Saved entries
"""

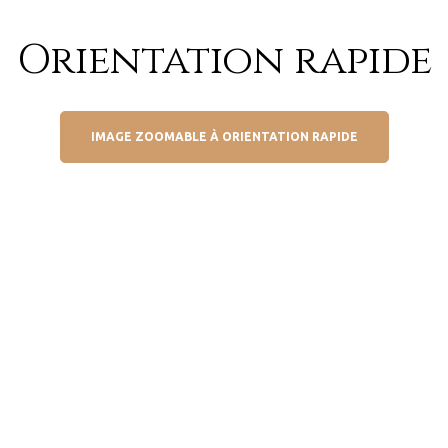
Orientation rapide
IMAGE ZOOMABLE À ORIENTATION RAPIDE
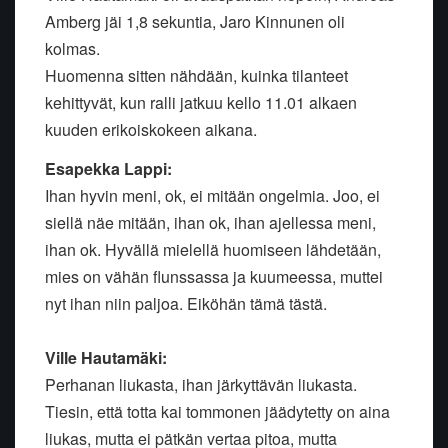
Amberg jäi 1,8 sekuntia, Jaro Kinnunen oli
kolmas.
Huomenna sitten nähdään, kuinka tilanteet
kehittyvät, kun ralli jatkuu kello 11.01 alkaen
kuuden erikoiskokeen aikana.
Esapekka Lappi:
Ihan hyvin meni, ok, ei mitään ongelmia. Joo, ei
siellä näe mitään, ihan ok, ihan ajellessa meni,
ihan ok. Hyvällä mielellä huomiseen lähdetään,
mies on vähän flunssassa ja kuumeessa, muttei
nyt ihan niin paljoa. Eiköhän tämä tästä.
Ville Hautamäki:
Perhanan liukasta, ihan järkyttävän liukasta.
Tiesin, että totta kai tommonen jäädytetty on aina
liukas, mutta ei pätkän vertaa pitoa, mutta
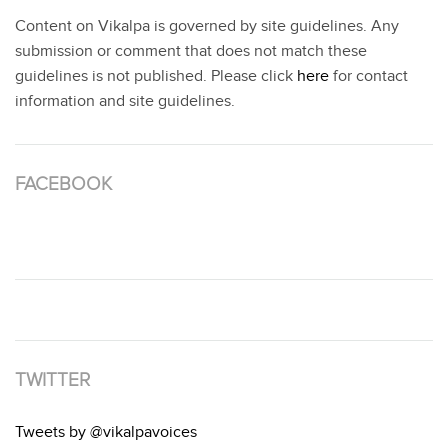
Content on Vikalpa is governed by site guidelines. Any
submission or comment that does not match these
guidelines is not published. Please click
here
for contact
information and site guidelines.
FACEBOOK
TWITTER
Tweets by @vikalpavoices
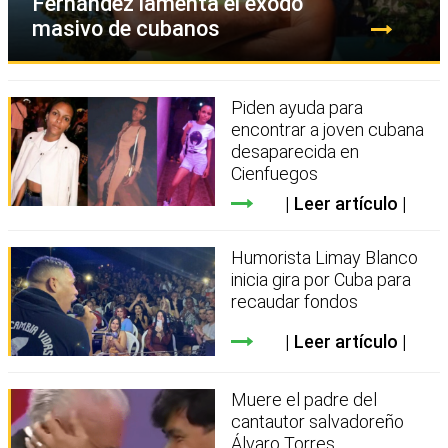
Fernández lamenta el éxodo
masivo de cubanos
Piden ayuda para
encontrar a joven cubana
desaparecida en
Cienfuegos
Leer artículo
Humorista Limay Blanco
inicia gira por Cuba para
recaudar fondos
Leer artículo
Muere el padre del
cantautor salvadoreño
Álvaro Torres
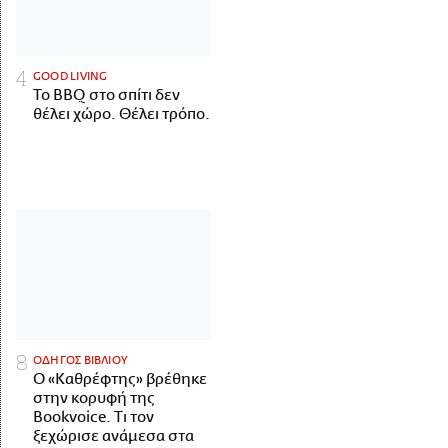
GOOD LIVING
Το BBQ στο σπίτι δεν
θέλει χώρο. Θέλει τρόπο.
ΟΔΗΓΟΣ ΒΙΒΛΙΟΥ
Ο «Καθρέφτης» βρέθηκε
στην κορυφή της
Bookvoice. Τι τον
ξεχώρισε ανάμεσα στα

"""

Starting at the line above with "kuuden erikoiskokeen aikana.", output every line exactly up to and including the line with "Το BBQ στο σπίτι δεν", but none of the pictures.

> _Reply_
kuuden erikoiskokeen aikana.
Esapekka Lappi:
Ihan hyvin meni, ok, ei mitään ongelmia. Joo, ei
siellä näe mitään, ihan ok, ihan ajellessa meni,
ihan ok. Hyvällä mielellä huomiseen lähdetään,
mies on vähän flunssassa ja kuumeessa, muttei
nyt ihan niin paljoa. Eiköhän tämä tästä.
Ville Hautamäki:
Perhanan liukasta, ihan järkyttävän liukasta.
Tiesin, että totta kai tommonen jäädytetty on aina
liukas, mutta ei pätkän vertaa pitoa, mutta
Content on Vikalpa is governed by site guidelines. Any
submission or comment that does not match these
guidelines is not published. Please click
here
for contact
information and site guidelines.
FACEBOOK
TWITTER
Tweets by @vikalpavoices
Fernández lamenta el éxodo
masivo de cubanos
Piden ayuda para
encontrar a joven cubana
desaparecida en
Cienfuegos
Leer artículo
Humorista Limay Blanco
inicia gira por Cuba para
recaudar fondos
Leer artículo
Muere el padre del
cantautor salvadoreño
Álvaro Torres
GOOD LIVING
Το BBQ στο σπίτι δεν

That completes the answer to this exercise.